New York, 16 ottobre 2006

Dichiarazione di Matteo Mecacci, Rappresentente all’ONU del Partito Radicale Transnazionale e membro della Direzione della Rosa nel Pugno

L’elezione di oggi dell’Italia dal 2007 al 2009 nel Consiglio di Sicurezza delle Nazioni Unite, com’era noto, era un evento scontato, dato che solo l’Italia e il Belgio hanno presentato la propria candidatura per i due posti da assegnare al gruppo dei paesi occidentali. Definire quindi “straordinari” l’elezione del nostro paese e il numero di voti ricevuti, in assenza di una vera competizione, come ha fatto il Ministro degli Esteri D’Alema, lascia il tempo che trova.

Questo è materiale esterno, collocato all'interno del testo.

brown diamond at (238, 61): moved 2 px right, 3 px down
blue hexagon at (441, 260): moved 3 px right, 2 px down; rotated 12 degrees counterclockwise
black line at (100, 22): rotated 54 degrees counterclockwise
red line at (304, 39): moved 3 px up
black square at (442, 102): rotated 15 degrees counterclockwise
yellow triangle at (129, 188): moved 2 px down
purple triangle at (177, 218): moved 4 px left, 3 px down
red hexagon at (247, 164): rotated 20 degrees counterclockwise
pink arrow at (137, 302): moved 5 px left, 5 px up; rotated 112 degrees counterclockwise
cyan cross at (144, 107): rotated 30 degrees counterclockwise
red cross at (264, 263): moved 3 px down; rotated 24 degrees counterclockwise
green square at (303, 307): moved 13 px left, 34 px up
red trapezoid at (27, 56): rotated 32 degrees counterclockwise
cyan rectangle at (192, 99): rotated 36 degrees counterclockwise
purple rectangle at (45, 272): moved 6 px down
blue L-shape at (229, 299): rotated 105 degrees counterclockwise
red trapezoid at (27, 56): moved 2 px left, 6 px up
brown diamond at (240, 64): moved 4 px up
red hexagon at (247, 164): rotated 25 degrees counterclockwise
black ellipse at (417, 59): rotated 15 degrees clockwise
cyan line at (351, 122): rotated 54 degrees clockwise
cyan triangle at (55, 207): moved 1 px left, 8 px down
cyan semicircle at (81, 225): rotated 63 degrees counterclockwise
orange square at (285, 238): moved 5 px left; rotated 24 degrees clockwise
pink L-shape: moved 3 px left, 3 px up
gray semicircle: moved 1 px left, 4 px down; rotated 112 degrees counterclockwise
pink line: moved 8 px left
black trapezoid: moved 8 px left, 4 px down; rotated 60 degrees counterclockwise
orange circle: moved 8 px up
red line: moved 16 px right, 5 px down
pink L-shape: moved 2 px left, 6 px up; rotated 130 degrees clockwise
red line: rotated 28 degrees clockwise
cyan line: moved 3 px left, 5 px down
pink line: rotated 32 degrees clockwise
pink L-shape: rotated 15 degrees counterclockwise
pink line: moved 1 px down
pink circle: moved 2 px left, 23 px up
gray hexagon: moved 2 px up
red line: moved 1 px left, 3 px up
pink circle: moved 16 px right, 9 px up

Inoltre, visto lo zelo con cui sono sottolineati i “grandi successi” della politica estera italiana, a partire da un’operazione di peacekeeping in Libano i cui risultati sono, quelli si’, tutt’altro che scontati, visto anche i paesi sui quali anche l’Italia ha insistito affinche’ facessero parte del contingente, a partire dalla Cina… va sottolineato come invece l’Italia stia gettando al vento l’opportunita’ di un “grande successo” nel campo dei diritti umani avendo finoa decio di disattendere il mandato parlamentare unanime per la presentazione di una risoluzione sulla moratoria sulle esecuzioni capitali durante l’assemblea generale in corso.